1. Open-end spinning rotor for a cross-wound producing textile machine with a rotatably mounted on a magnetic bearing assembly rotor shaft and a rotor cup, which has a front rotor opening, a rotor opening from the outgoing Faserrutschwand, a so-called rotor groove and a rotor bottom with a molded connection collar, wherein the rotor cup via a connection shaft which can be fixed in the connection collar, is non-rotatable, can be easily detached if necessary, can be connected to the rotor shaft,

characterized,

in that the rotor cup (26) is produced as a thin-walled construction and is designed so that the center of mass of the rotor cup (26) is arranged in a region (5OB, 50D) which, viewed from the rotor opening (30), lies behind the fiber-slotted cup (31 ) lies.

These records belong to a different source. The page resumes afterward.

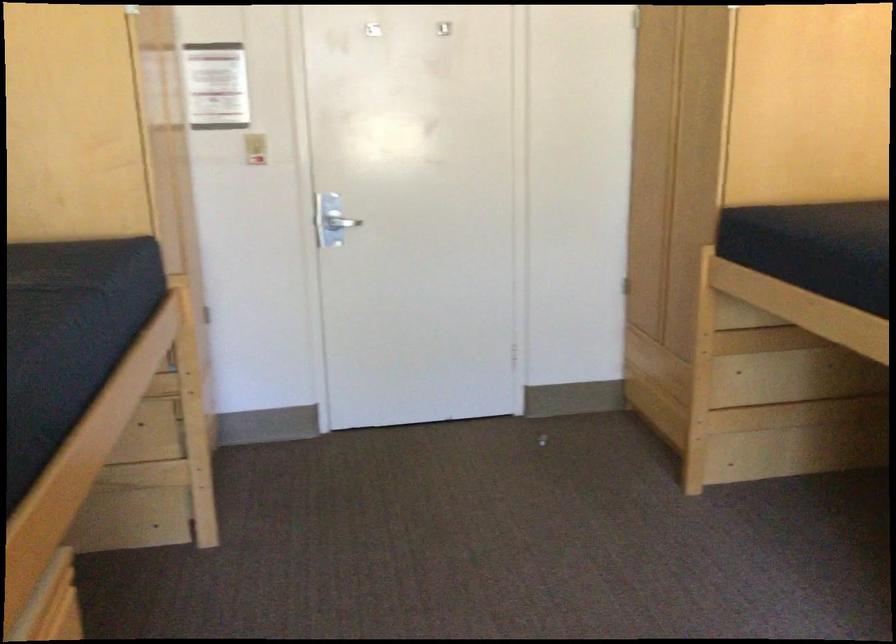 The height and width of the screenshot is (644, 896). Describe the element at coordinates (255, 147) in the screenshot. I see `the white light switch` at that location. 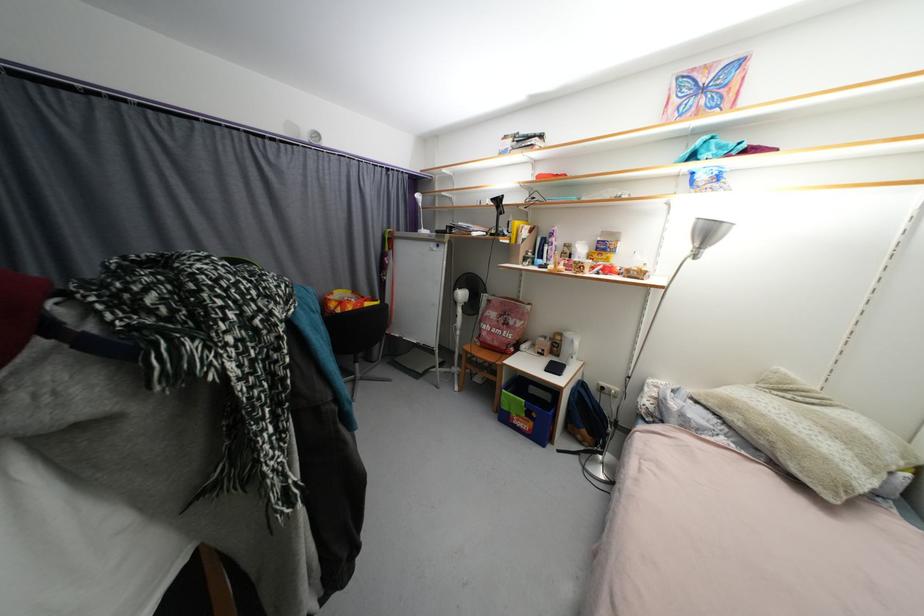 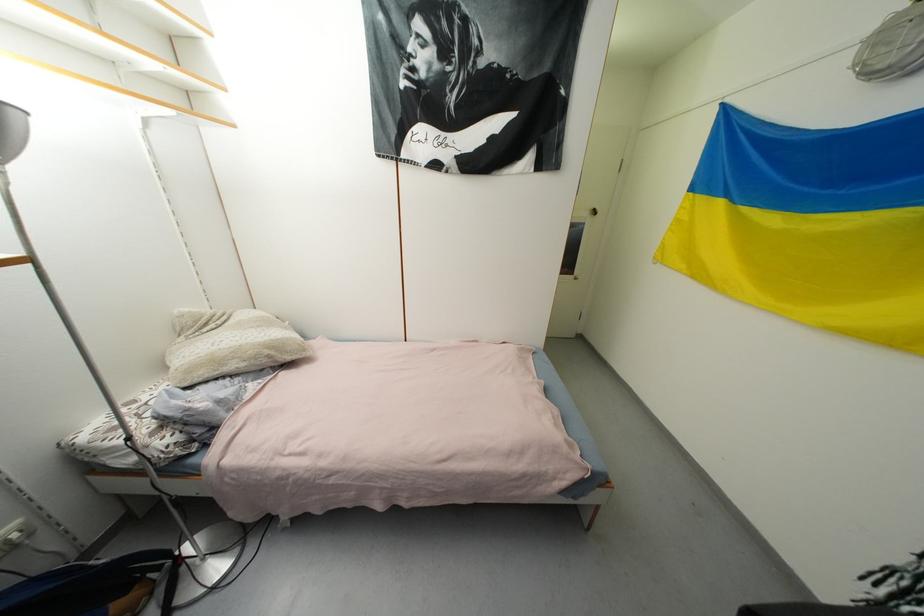 Locate, in the second image, the point that corresponds to point (764, 434) in the first image.

(261, 359)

2. open-end spinning rotor according to claim 1, characterized in that the rotor cup (26) has a rotor groove (33A) with a round groove bottom and a short, radially arranged support (40A) in the region of the rotor bottom (6), wherein the shape of the Rotor groove (33A) in conjunction with the diameter (D) of the rotor groove (33A) ensures that the center of mass of the rotor cup (26) in a region (50B) which is spaced from the rotor groove (33A) at the level of the inner region of the rotor bottom (33A) 6) is arranged.

3. open-end spinning rotor according to claim 2, characterized in that the center of gravity of the rotor cup (26) in a region (50 B), of a stop edge (60) of the rotor cup (26) a distance (b or bi) between 5 , 75 mm and 7.06 mm.

4. open-end spinning rotor according to claim 1, characterized in that the rotor cup (26) has a rotor groove (33 B) with a relatively sharp groove bottom and a relatively long radially arranged support (40 B) in the region of the rotor base (6), wherein the Shape of the rotor groove (33B) in conjunction with the diameter (D) of the rotor groove (33B) ensures that the center of gravity of the rotor cup (26) in a region (50D), starting at the rotor groove (33B), at the level of Rotor bottom (6) is arranged.

5. open-end spinning rotor according to claim 4, characterized in that the center of gravity of the rotor cup (26) in a region (50D), of a stop edge (60) of the rotor cup (26) a distance (d or di) between 5 , 88 mm and 7.51 mm.

6. Open-end spinning rotor according to one of the preceding claims, characterized in that the rotor cup (26) in the region of the fiber slipper wall (31), the rotor groove (33A, 33B) and the rotor bottom (6) has a nearly constant wall thickness (WS).

7. open-end spinning rotor according to claim 6, characterized in that the wall thickness (WS) of the rotor cup (26) is less than 1 mm.